Personal information
- Born: 27 August 2001 (age 24)

Skiing career
- Country: United Kingdom
- Sport: Alpine skiing
- Disciplines: Slalom
- World Cup debut: 29 December 2021 (age 20)

World Championships
- Teams: 2 – (2023, 2025)

World Cup
- Seasons: 3 – (2022, 2023, 2025)

= Reece Bell =

British-American alpine skier

Reece Bell (born 27 August 2001) is an alpine ski racer who competes in the slalom. She finished inside the Top 20 at the 2025 World Championships. Raised in the United States, she competes for Great Britain.

==Early life==
Bell is the daughter of ski racer Martin Bell. She grew up in Vail, Colorado, where she began skiing at the age of three. She begun competing at the age of seven after her family had moved to Big Sky, Montana. She won the British under-12 championships in 2013 and the British under-16 championships in 2017.

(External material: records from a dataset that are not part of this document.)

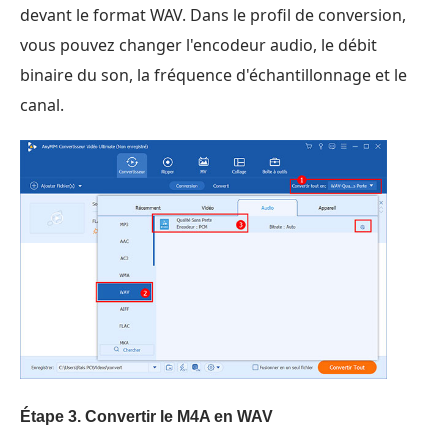
devant le format WAV. Dans le profil de conversion,
vous pouvez changer l'encodeur audio, le débit
binaire du son, la fréquence d'échantillonnage et le
canal.
Étape 3.
Convertir le M4A en WAV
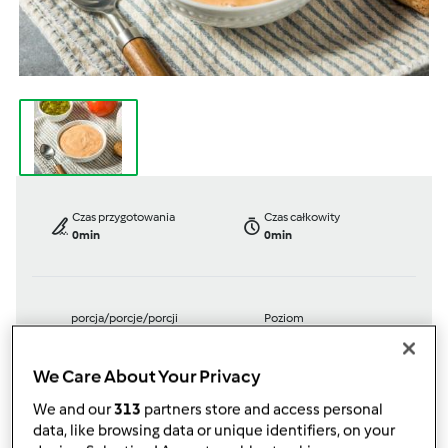
Czas przygotowania
Czas całkowity
0min
0min
porcja/porcje/porcji
Poziom
0
Łatwy
kawałek/kawałki/kawałków
We Care About Your Privacy
We and our
313
partners store and access personal
data, like browsing data or unique identifiers, on your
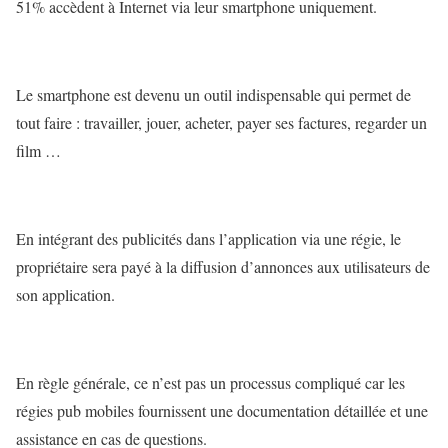
51% accèdent à Internet via leur smartphone uniquement.
Le smartphone est devenu un outil indispensable qui permet de
tout faire : travailler, jouer, acheter, payer ses factures, regarder un
film …
En intégrant des publicités dans l’application via une régie, le
propriétaire sera payé à la diffusion d’annonces aux utilisateurs de
son application.
En règle générale, ce n’est pas un processus compliqué car les
régies pub mobiles fournissent une documentation détaillée et une
assistance en cas de questions.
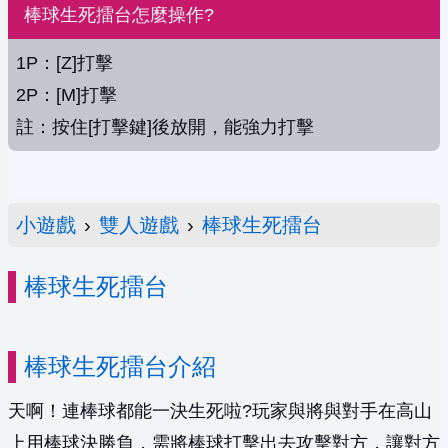
棒球生死擂台怎麼操作?
1P：[Z]打擊
2P：[M]打擊
註：按住[打擊鍵]後放開，能強力打擊
小遊戲
›
雙人遊戲
›
棒球生死擂台
棒球生死擂台
棒球生死擂台介紹
天啊！連棒球都能一決生死啦?玩家與將與對手在高山
上用棒球決勝負，需將棒球打擊出去攻擊對方，讓對方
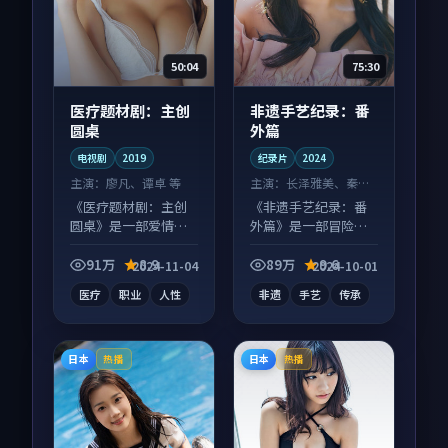
50:04
75:30
医疗题材剧：主创
非遗手艺纪录：番
圆桌
外篇
电视剧
2019
纪录片
2024
主演：
廖凡、谭卓 等
主演：
长泽雅美、秦昊
等
《医疗题材剧：主创
《非遗手艺纪录：番
圆桌》是一部爱情向
外篇》是一部冒险向
电视剧作品，片尾彩
纪录片作品，人物关
蛋别错过，字幕区常
系层层推进，尾声常
91万
8.9
89万
9.6
2024-11-04
2024-10-01
有惊喜。
有情绪落点。
医疗
职业
人性
非遗
手艺
传承
日本
日本
热播
热播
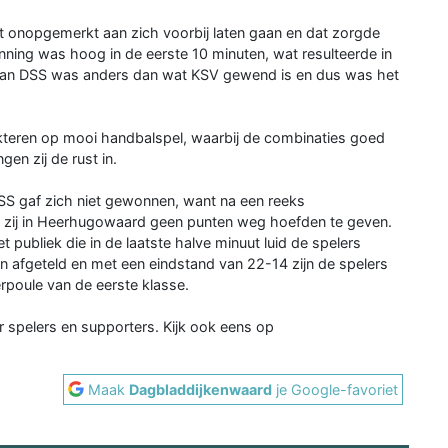
t onopgemerkt aan zich voorbij laten gaan en dat zorgde
nning was hoog in de eerste 10 minuten, wat resulteerde in
l van DSS was anders dan wat KSV gewend is en dus was het
akteren op mooi handbalspel, waarbij de combinaties goed
en zij de rust in.
SS gaf zich niet gewonnen, want na een reeks
at zij in Heerhugowaard geen punten weg hoefden te geven.
t publiek die in de laatste halve minuut luid de spelers
 afgeteld en met een eindstand van 22-14 zijn de spelers
poule van de eerste klasse.
 spelers en supporters. Kijk ook eens op
Maak
Dagbladdijkenwaard
je Google-favoriet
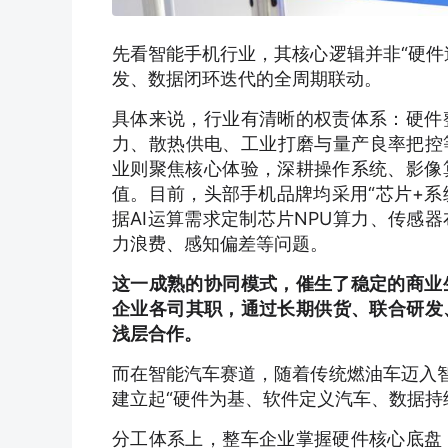
先看智能手机行业，其核心逻辑并非“硬件
发、数据闭环迭代的全周期联动。
具体来说，行业有清晰的权责体系：硬件
力、散热供电、工业打磨与量产良率把控
业则聚焦核心体验，深耕操作系统、影像
值。目前，头部手机品牌均采用“芯片+系
据AI运算需求定制芯片NPU算力、传感
力浪费、感知偏差等问题。
这一成熟的协同模式，催生了稳定的商业
企业各司其职，通过长期供货、联合研发
浅层合作。
而在智能汽车赛道，随着传统燃油车迈入智
建立起“硬件为基、软件定义汽车、数据持
分工体系上，整车企业掌握硬件核心底盘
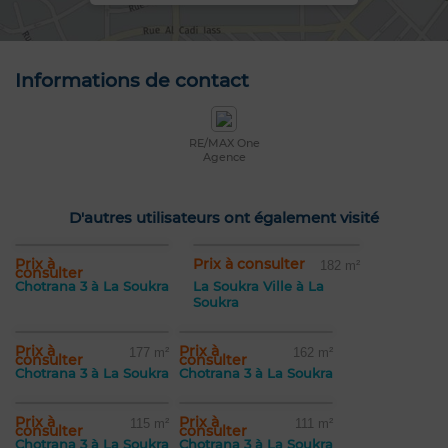
Informations de contact
RE/MAX One
Agence
D'autres utilisateurs ont également visité
Prix à
Prix à consulter
182 m²
consulter
Chotrana 3 à La Soukra
La Soukra Ville à La
Soukra
Prix à
Prix à
177 m²
162 m²
consulter
consulter
Chotrana 3 à La Soukra
Chotrana 3 à La Soukra
Prix à
Prix à
115 m²
111 m²
consulter
consulter
Chotrana 3 à La Soukra
Chotrana 3 à La Soukra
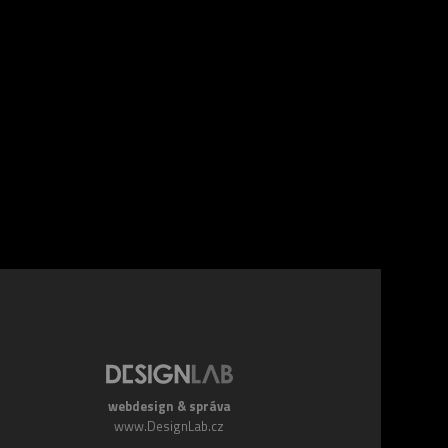
webdesign & správa
www.DesignLab.cz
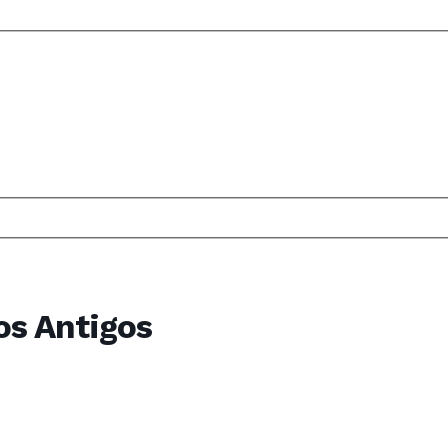
os Antigos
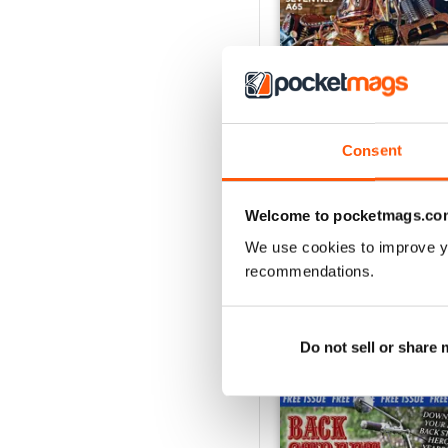
Consent
Aug-26
Acquista per
€5,99
Welcome to pocketmags.co
Vista
|
Al carrello
We use cookies to improve y
recommendations.
Do not sell or share
SPECIAL EDITIONS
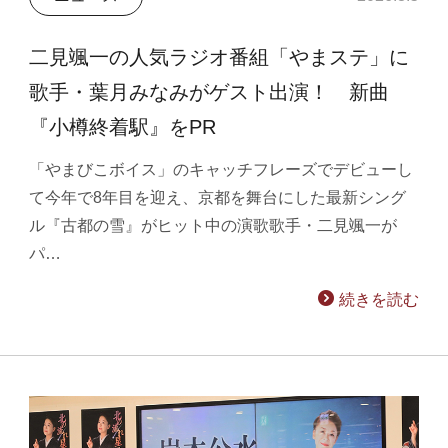
二見颯一の人気ラジオ番組「やまステ」に
歌手・葉月みなみがゲスト出演！ 新曲
『小樽終着駅』をPR
「やまびこボイス」のキャッチフレーズでデビューし
て今年で8年目を迎え、京都を舞台にした最新シング
ル『古都の雪』がヒット中の演歌歌手・二見颯一が
パ…
続きを読む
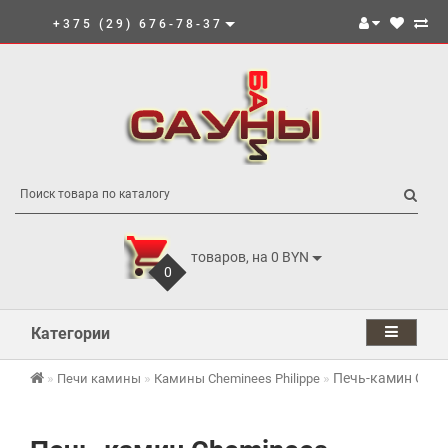
+375 (29) 676-78-37
товаров, на 0 BYN
0
Категории
Печь-камин Chemi
Печи камины
Камины Cheminees Philippe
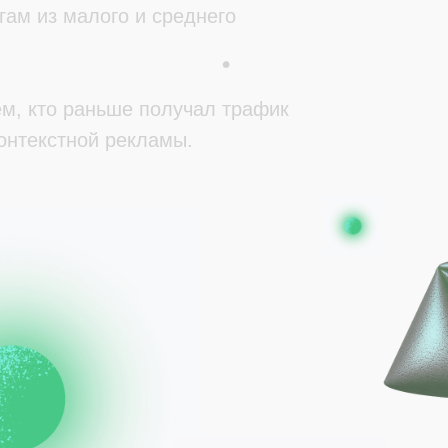
гам из малого и среднего
ем, кто раньше получал трафик
онтекстной рекламы.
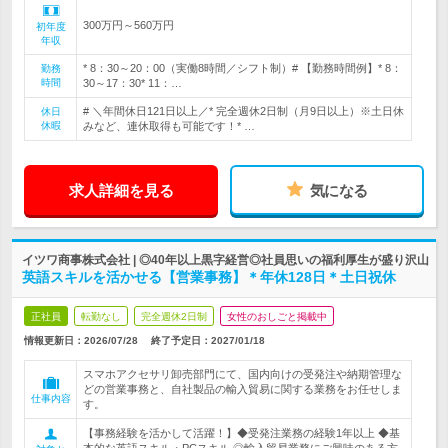
300万円～560万円
初年度
年収
* 8：30～20：00（実働8時間／シフト制）# 【勤務時間例】* 8：
勤務
時間
30～17：30* 11：…
# ＼年間休日121日以上／* 完全週休2日制（月9日以上）※土日休
休日
休暇
みなど、連休取得も可能です！* …
求人詳細を見る
気になる
イツワ商事株式会社 | ◎40年以上黒字経営◎社員思いの福利厚生が盛り沢山
英語スキルを活かせる【営業事務】＊年休128日＊土日祝休
正社員
転勤なし
完全週休2日制
女性のおしごと掲載中
情報更新日：2026/07/28
終了予定日：
2027/01/18
スマホアクセサリ卸売部門にて、国内向けの受発注や納期管理な
どの営業事務と、自社製品の輸入貿易に関する業務をお任せしま
仕事内容
す。
【事務経験を活かして活躍！】◆受発注業務の経験1年以上 ◆基
本的な英語スキル・PCスキル ◎輸入貿易業務にご興味のある方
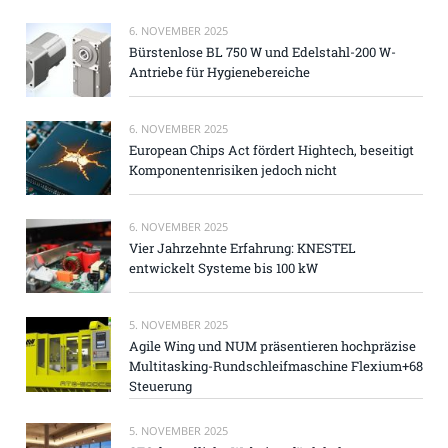
6. NOVEMBER 2025
Bürstenlose BL 750 W und Edelstahl-200 W-
Antriebe für Hygienebereiche
6. NOVEMBER 2025
European Chips Act fördert Hightech, beseitigt
Komponentenrisiken jedoch nicht
6. NOVEMBER 2025
Vier Jahrzehnte Erfahrung: KNESTEL
entwickelt Systeme bis 100 kW
5. NOVEMBER 2025
Agile Wing und NUM präsentieren hochpräzise
Multitasking-Rundschleifmaschine Flexium+68
Steuerung
5. NOVEMBER 2025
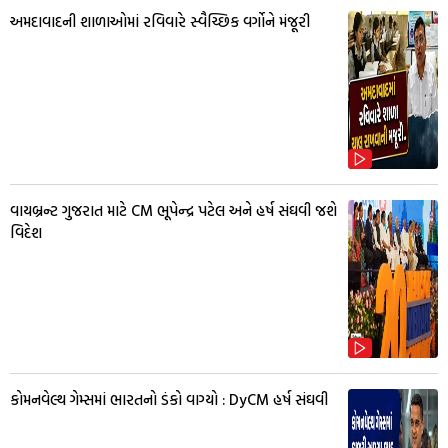
અમદાવાદની શાળાઓમાં રવિવારે સ્વૈચ્છિક વર્ગોને મંજૂરી
વાયબ્રન્ટ ગુજરાત માટે CM ભૂપેન્દ્ર પટેલ અને હર્ષ સંઘવી જશે
વિદેશ
કોમનવેલ્થ ગેમ્સમાં ભારતનો ડંકો વાગ્યો : DyCM હર્ષ સંઘવી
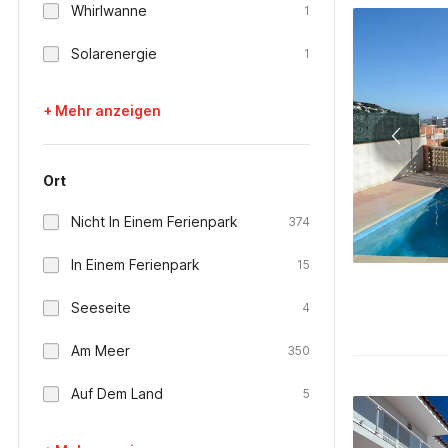
Whirlwanne
1
Solarenergie
1
+ Mehr anzeigen
Ort
Nicht In Einem Ferienpark
374
In Einem Ferienpark
15
Seeseite
4
Am Meer
350
Auf Dem Land
5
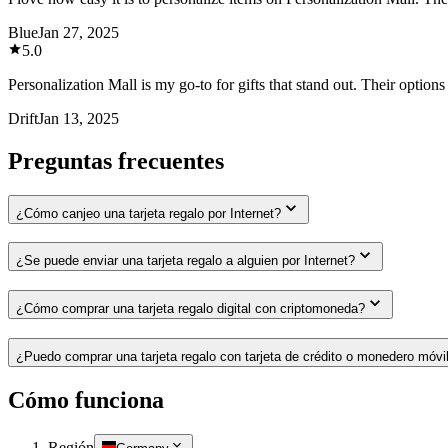
Blue
Jan 27, 2025
5.0
Personalization Mall is my go-to for gifts that stand out. Their options 
Drift
Jan 13, 2025
Preguntas frecuentes
¿Cómo canjeo una tarjeta regalo por Internet?
¿Se puede enviar una tarjeta regalo a alguien por Internet?
¿Cómo comprar una tarjeta regalo digital con criptomoneda?
¿Puedo comprar una tarjeta regalo con tarjeta de crédito o monedero móvi
Cómo funciona
Región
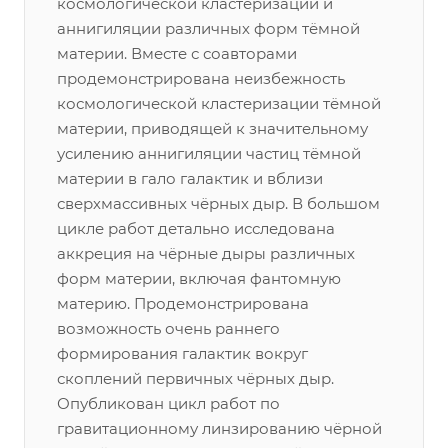
космологической кластеризации и
аннигиляции различных форм тёмной
материи. Вместе с соавторами
продемонстрирована неизбежность
космологической кластеризации тёмной
материи, приводящей к значительному
усилению аннигиляции частиц тёмной
материи в гало галактик и вблизи
сверхмассивных чёрных дыр. В большом
цикле работ детально исследована
аккреция на чёрные дыры различных
форм материи, включая фантомную
материю. Продемонстрирована
возможность очень раннего
формирования галактик вокруг
скоплений первичных чёрных дыр.
Опубликован цикл работ по
гравитационному линзированию чёрной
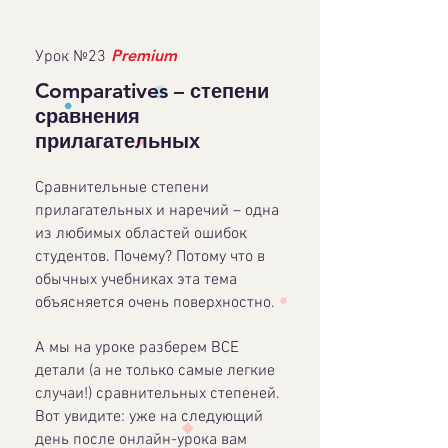
Premium
Урок №23
Comparatives
– степени
сравнения
прилагательных
Сравнительные степени
прилагательных и наречий – одна
из любимых областей ошибок
студентов. Почему? Потому что в
обычных учебниках эта тема
объясняется очень поверхностно.
А мы на уроке разберем ВСЕ
детали (а не только самые легкие
случаи!) сравнительных степеней.
Вот увидите: уже на следующий
день после онлайн-урока вам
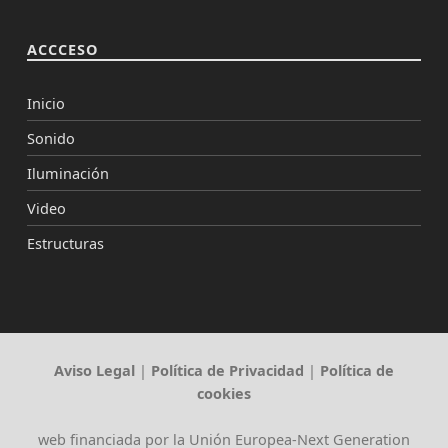
ACCCESO
Inicio
Sonido
Iluminación
Video
Estructuras
Aviso Legal
|
Política de Privacidad
|
Política de
cookies
web financiada por la Unión Europea-Next Generation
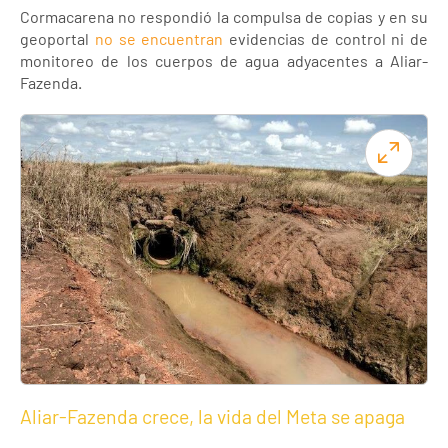
Cormacarena no respondió la compulsa de copias y en su
geoportal
no se encuentran
evidencias de control ni de
monitoreo de los cuerpos de agua adyacentes a Aliar-
Fazenda.
Aliar-Fazenda crece, la vida del Meta se apaga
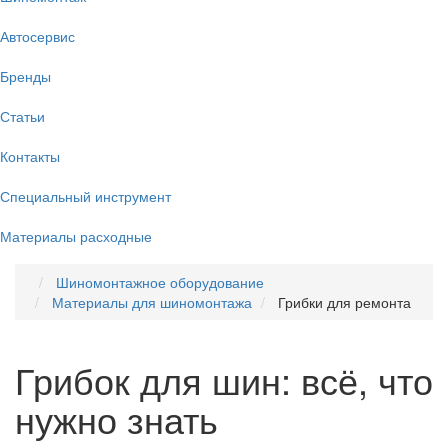
Автосервис
Бренды
Статьи
Контакты
Специальный инструмент
Материалы расходные
Шиномонтажное оборудование
Материалы для шиномонтажа
Грибки для ремонта
Грибок для шин: всё, что
нужно знать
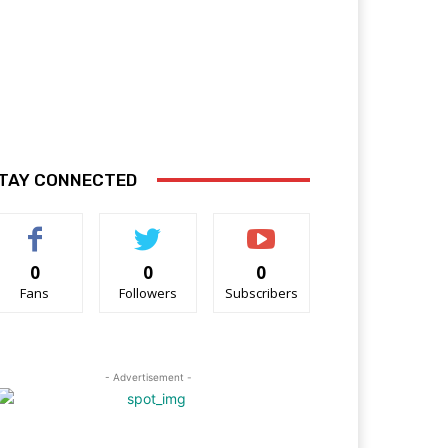
TAY CONNECTED
0
0
0
Fans
Followers
Subscribers
- Advertisement -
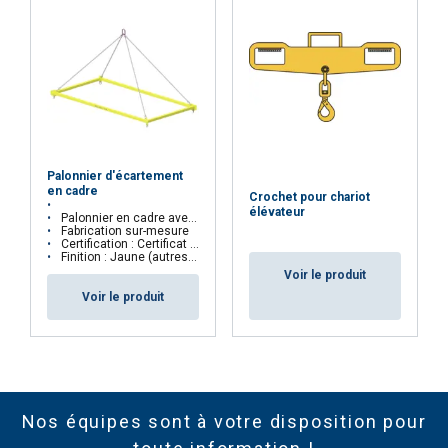
Palonnier d'écartement
en cadre
Crochet pour chariot
élévateur
Palonnier en cadre avec suspension par élingue 4 brins
Fabrication sur-mesure
Certification : Certificat CE
Finition : Jaune (autres couleurs disponibles sur demande)
Voir le produit
Voir le produit
Nos équipes sont à votre disposition pour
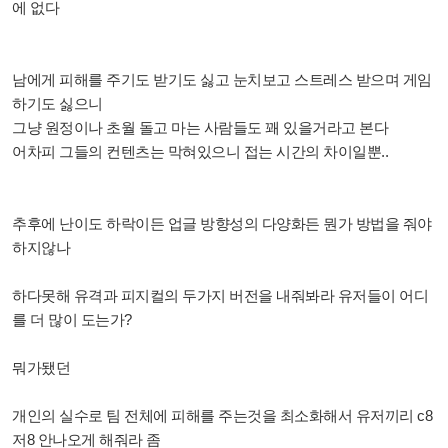
에 없다
남에게 피해를 주기도 받기도 싫고 눈치보고 스트레스 받으며 게임
하기도 싫으니
그냥 원정이나 초월 돌고 마는 사람들도
꽤 있을거라고 본다
어차피 그들의 컨텐츠는 막혀있으니 접는 시간의 차이일뿐..
추후에 난이도 하락이든 업글 방향성의 다양화든
뭔가 방법을 줘야
하지않나
하다못해 유격과 피지컬의 두가지 버전을 내줘봐라 유저들이 어디
를 더 많이 도는가?
뭐가됐던
개인의 실수로 팀 전체에 피해를 주는것을 최소화해서 유저끼리 c8
저8 안나오게 해줘라 좀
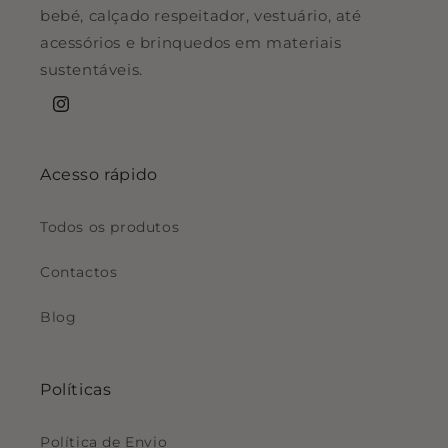
bebé, calçado respeitador, vestuário, até
acessórios e brinquedos em materiais
sustentáveis.
Instagram
Acesso rápido
Todos os produtos
Contactos
Blog
Políticas
Política de Envio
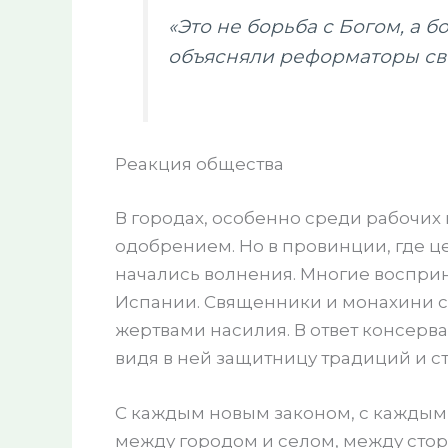
«Это не борьба с Богом, а б
объясняли реформаторы св
Реакция общества
В городах, особенно среди рабочих 
одобрением. Но в провинции, где ц
начались волнения. Многие воспри
Испании. Священники и монахини ст
жертвами насилия. В ответ консерв
видя в ней защитницу традиций и с
С каждым новым законом, с каждым
между городом и селом, между сто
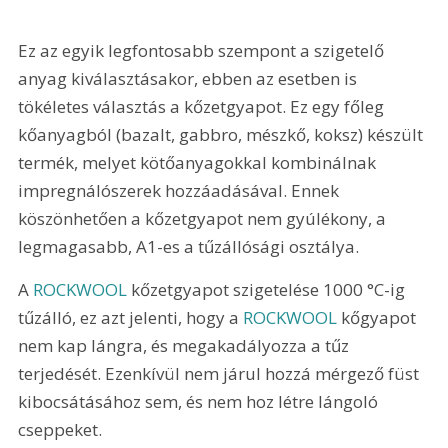
Ez az egyik legfontosabb szempont a szigetelő 
anyag kiválasztásakor, ebben az esetben is 
tökéletes választás a kőzetgyapot. Ez egy főleg 
kőanyagból (bazalt, gabbro, mészkő, koksz) készült 
termék, melyet kötőanyagokkal kombinálnak 
impregnálószerek hozzáadásával. Ennek 
köszönhetően a kőzetgyapot nem gyúlékony, a 
legmagasabb, A1-es a tűzállósági osztálya.
A 
ROCKWOOL
 kőzetgyapot szigetelése 1000 °C-ig 
tűzálló, ez azt jelenti, hogy a 
ROCKWOOL
 kőgyapot 
nem kap lángra, és megakadályozza a tűz 
terjedését. Ezenkívül nem járul hozzá mérgező füst 
kibocsátásához sem, és nem hoz létre lángoló 
cseppeket.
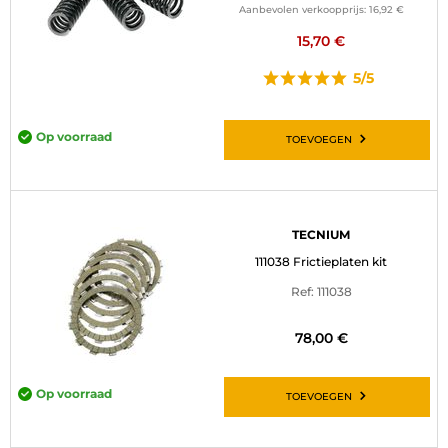
Aanbevolen verkoopprijs:
16,92 €
15,70 €
5/5
Op voorraad
TOEVOEGEN
TECNIUM
111038 Frictieplaten kit
Ref: 111038
78,00 €
Op voorraad
TOEVOEGEN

Bell studied at the University of Denver, graduating with a degree in ecology.

==Career==

In her early career, Bell podiumed in National Junior Race and North American-level events, as well as at the National Championships. However she also suffered two ACL injuries. She competed at the 2023 Alpine Ski World Championships.

In 2025, Bell competed in the slalom at the World Championships. Prior to this she had been competing at the Europa Cup and was being mentored by Dave Ryding. She finished the first run in 27th after being the fortieth rider to attempt the course, and climbed again on the second run to finish in 20th position.